Darle el lugar correcto a lo sagrado es recuperar la agencia. Es reconocer si me encuentro bien o no, en ausencia de un médico que me lo diga. Es saber si estoy orientado en mi carrera profesional, con independencia de lo que diga mi cuenta corriente y mi Linkedin. Es reconocer lo que va a favor del despliegue de mi arquetipo, por más que la opinión pública y mi tradición digan lo contrario.

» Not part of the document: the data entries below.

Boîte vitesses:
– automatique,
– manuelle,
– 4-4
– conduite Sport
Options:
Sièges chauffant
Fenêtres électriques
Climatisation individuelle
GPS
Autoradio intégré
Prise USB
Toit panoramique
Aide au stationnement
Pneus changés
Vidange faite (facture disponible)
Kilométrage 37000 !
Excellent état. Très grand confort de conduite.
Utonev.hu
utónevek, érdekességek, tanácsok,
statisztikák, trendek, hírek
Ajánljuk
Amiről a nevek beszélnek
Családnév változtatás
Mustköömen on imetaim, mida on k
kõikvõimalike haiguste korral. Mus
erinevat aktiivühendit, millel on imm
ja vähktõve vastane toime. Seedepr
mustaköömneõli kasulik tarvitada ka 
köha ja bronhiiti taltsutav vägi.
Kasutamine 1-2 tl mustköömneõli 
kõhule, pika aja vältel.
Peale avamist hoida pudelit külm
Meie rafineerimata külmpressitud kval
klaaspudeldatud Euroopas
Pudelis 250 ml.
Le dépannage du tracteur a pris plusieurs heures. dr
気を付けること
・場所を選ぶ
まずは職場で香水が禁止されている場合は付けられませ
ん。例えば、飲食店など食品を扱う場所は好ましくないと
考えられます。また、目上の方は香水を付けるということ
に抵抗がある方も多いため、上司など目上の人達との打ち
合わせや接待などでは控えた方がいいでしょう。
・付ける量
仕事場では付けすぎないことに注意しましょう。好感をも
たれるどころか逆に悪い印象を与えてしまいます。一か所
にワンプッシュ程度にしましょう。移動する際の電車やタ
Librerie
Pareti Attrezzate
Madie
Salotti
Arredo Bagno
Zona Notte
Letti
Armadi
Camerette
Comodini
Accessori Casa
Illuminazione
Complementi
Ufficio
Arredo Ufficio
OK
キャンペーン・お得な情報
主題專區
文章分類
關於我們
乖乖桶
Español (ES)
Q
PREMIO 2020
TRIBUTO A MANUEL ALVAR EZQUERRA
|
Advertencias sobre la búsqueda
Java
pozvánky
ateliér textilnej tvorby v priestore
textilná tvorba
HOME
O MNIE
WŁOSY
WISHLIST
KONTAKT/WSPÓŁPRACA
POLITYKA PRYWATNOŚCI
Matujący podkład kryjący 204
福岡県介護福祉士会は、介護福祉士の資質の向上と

Y todos sin excepción, sabemos reconocer lo sagrado. Porque todos hemos estado cerca de un bebé, o delante de un muerto, todos hemos estado enamorados, todos hemos visto una puesta de sol en el mar, todos hemos ido a la montaña, todos hemos escuchado cantar a los pájaros una mañana de primavera. Eso es lo sagrado y a lo que tenemos que regresar. Y esos mismos arquetipos que cíclicamente se desarrollan en la Naturaleza, se despliegan de la misma manera en nosotros. Hay que aprender a leer las señales, pero sobre todo hay que estar atentos a ellas. Y para estar atentos hace falta callar, parar, cerrar los ojos y aguantar 15 minutos así. O sólo 10, o incluso 5. Pero hacerlo cada día.
Hoy en Madrid hace día para todo eso y para mucho más. Hagámoslo y recuperaremos la agencia de nuestro estado, de nuestras vibraciones, nuestras sensaciones, de nuestra vida. Y hagámoslo olvidándonos de la agenda, que con la misma raíz que agencia, nos transporta a un universo mucho más moderno y oscuro.
Pasen un feliz domingo y vamos a por febrero.